START Input data
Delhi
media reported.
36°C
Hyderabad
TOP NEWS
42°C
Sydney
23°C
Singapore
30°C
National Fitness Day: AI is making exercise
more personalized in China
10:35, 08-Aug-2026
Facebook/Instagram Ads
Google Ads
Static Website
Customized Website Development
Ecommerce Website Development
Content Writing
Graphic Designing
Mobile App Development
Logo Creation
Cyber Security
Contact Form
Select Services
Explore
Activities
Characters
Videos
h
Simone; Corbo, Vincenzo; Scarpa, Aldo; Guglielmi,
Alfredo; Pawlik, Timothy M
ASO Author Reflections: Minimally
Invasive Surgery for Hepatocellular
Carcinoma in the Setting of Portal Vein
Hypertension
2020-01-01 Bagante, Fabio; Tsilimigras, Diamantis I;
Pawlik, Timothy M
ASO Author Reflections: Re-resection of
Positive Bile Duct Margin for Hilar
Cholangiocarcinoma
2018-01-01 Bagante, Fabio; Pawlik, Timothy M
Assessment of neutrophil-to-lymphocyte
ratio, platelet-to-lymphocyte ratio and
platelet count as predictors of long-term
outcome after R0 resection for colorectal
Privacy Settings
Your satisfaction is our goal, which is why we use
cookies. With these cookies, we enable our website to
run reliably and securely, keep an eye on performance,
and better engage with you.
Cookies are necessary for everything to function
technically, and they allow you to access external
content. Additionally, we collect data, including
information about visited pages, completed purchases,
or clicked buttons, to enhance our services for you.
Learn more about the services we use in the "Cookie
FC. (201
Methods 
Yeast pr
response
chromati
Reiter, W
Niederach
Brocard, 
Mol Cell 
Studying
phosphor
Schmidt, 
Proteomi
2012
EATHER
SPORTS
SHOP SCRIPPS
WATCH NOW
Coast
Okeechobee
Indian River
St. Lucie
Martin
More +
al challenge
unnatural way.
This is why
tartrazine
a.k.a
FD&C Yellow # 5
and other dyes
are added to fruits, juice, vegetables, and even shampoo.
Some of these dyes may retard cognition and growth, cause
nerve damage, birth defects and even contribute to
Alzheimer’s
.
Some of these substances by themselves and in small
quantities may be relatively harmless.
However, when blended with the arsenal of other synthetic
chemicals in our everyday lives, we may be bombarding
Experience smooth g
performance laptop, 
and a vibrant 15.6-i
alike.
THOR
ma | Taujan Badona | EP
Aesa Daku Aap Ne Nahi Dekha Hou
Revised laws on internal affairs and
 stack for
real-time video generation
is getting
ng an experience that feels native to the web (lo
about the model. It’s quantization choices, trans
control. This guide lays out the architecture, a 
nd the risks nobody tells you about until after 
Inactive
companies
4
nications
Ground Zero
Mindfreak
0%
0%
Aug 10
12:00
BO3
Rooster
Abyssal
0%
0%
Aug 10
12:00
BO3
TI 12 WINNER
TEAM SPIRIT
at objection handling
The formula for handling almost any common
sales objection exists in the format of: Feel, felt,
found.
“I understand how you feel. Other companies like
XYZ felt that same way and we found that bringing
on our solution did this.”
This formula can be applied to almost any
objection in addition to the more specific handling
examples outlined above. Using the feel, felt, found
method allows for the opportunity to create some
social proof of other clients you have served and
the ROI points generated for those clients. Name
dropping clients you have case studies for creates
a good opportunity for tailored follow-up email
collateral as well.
END Input data
Work task:
Look through the material for "dyes". Copy each line that has it.

Task answer:
and other dyes
Some of these dyes may retard cognition and growth, cause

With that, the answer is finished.